Tek-Tips is the largest IT community on the Internet today!

Members share and learn making Tek-Tips Forums the best source of peer-reviewed technical information on the Internet!

  • Congratulations gkittelson on being selected by the Tek-Tips community for having the most helpful posts in the forums last week. Way to Go!

Delimited fields or unused fields? Design issue 3

Status
Not open for further replies.

Leozack

MIS
Oct 25, 2002
867
GB
Hi - I have a table which has, for instance, 5 fields and maybe people only need the first one to be filled in often. So 4 might well be empty. Is it better to join them into 1 delimited field or leave them as their own fields?
And - if I have some fields that are only relevant to some types of rows, is it better to have 1 field for them delimited, or have them as separate fields? (the same issue there really)
The other side of it is - is it better to split such delimited fields in the mysql call, or split them afterwards in php?
I might know which is easier though I can do it either way now I've researched, but I don't know which is better. I also don't know how big this db will get or how often these fields won't be used so it comes down more to the overall design issue of which is better. I'm thinking efficiency, speed, db load, and so on.
Thanks for all thoughts

_________________________________
Leozack
Code:
MakeUniverse($infinity,1,42);
 
Also I could put the fields only used for a certain rowtype into a seperate table and if a row is of that type grab the info from there aswell. But only if that was the best idea, else I guess it would just make it a more complicated query to execute.

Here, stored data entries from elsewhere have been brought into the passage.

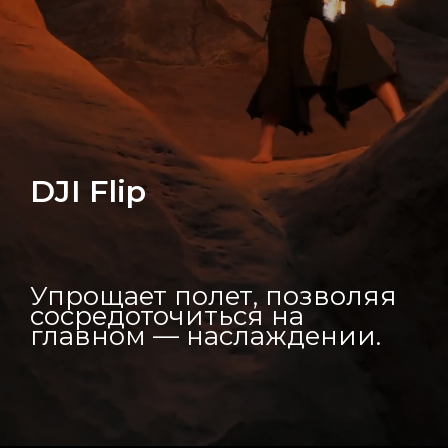
DJI Flip
Упрощает полет, позволяя
сосредоточиться на
главном — наслаждении.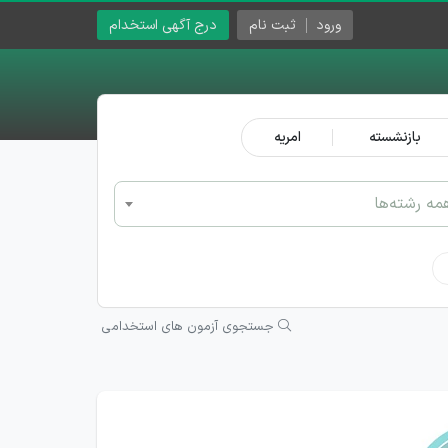
ورود
ثبت نام
درج آگهی استخدام
بازنشسته
امریه
مه رشته‌ها
جستجوی آزمون های استخدامی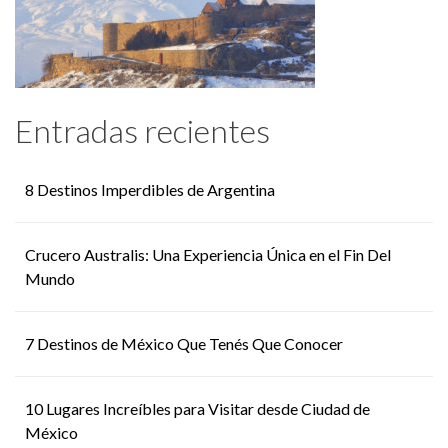
Entradas recientes
8 Destinos Imperdibles de Argentina
Crucero Australis: Una Experiencia Única en el Fin Del
Mundo
7 Destinos de México Que Tenés Que Conocer
10 Lugares Increíbles para Visitar desde Ciudad de
México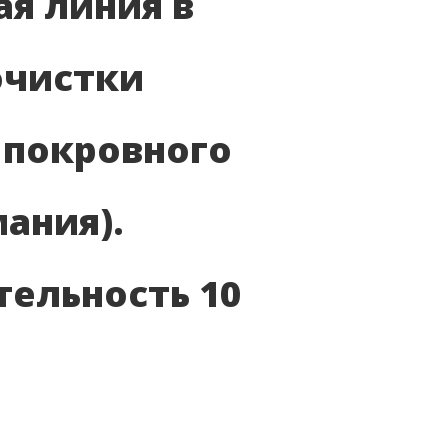
я линия в
очистки
 покровного
мания).
ельность 10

_________________________________
Leozack
Code:
MakeUniverse($infinity,1,42);
 
Delimited fields are a bad idea unless you really need them. They can't be indexed usefully, they're very hard to process, and most of all they're an unnatural way to store data in a relational database. Keep it simple and natural, even if it results in many more fields in your tables. That way normally leads to better performance, because you're doing things the way the system expects, and there are more possibilities for tuning.

Your idea for using a separate table for data relating only to certain rows is a good one. If only a few rows have that data, then you could save a lot of space, and improve speed, that way. However, if most rows have the data, performance might be worsened instead. The decision is a matter of balancing speed, disc space, and design simplicity.
 
Thanks - hmm yeah I figured if few people use optional fields (eg 2nd phone number 2nd email or whatever) then they should be combined wiht the first and delimited which I've foudn how to easily split them up and return them as part of the main sql call without too much code at all - eg for just 2 :
Code:
RIGHT(ColumnName, LOCATE('DelimiterString',ColumnName)+1) AS RightSide
LEFT(ColumnName, LOCATE('DelimiterString',ColumnName)-1) AS LeftSide
But if you think the database would rather I used seperate columns overall, even if many are empty in the db, then at least that makes the coding far easier. I just didnt' want to take the easy option if it wasn't the ebst option.
I don't know whether the fields will be hardly used or mostly used, as I'm not sure whether it will be a commonly used datatype of row or not. I guess I won't know til the site is running, annoyingly >< I guess I can just launch wiht the easy code way, and if I find few rows use that type, I can split them off into their own table. He says, sounding like a pro.
That sound like a plan?

_________________________________
Leozack
Code:
MakeUniverse($infinity,1,42);
 
if you want to record zero or one or several phone numbers, have a separate table for phone numbers

that way each person can have zero or one or several rows in this table

i don't believe tony was suggesting multiple columns for this

i've seen it both ways (a separate phone table, versus phone1, phone2, phone3 ... columns in the same table)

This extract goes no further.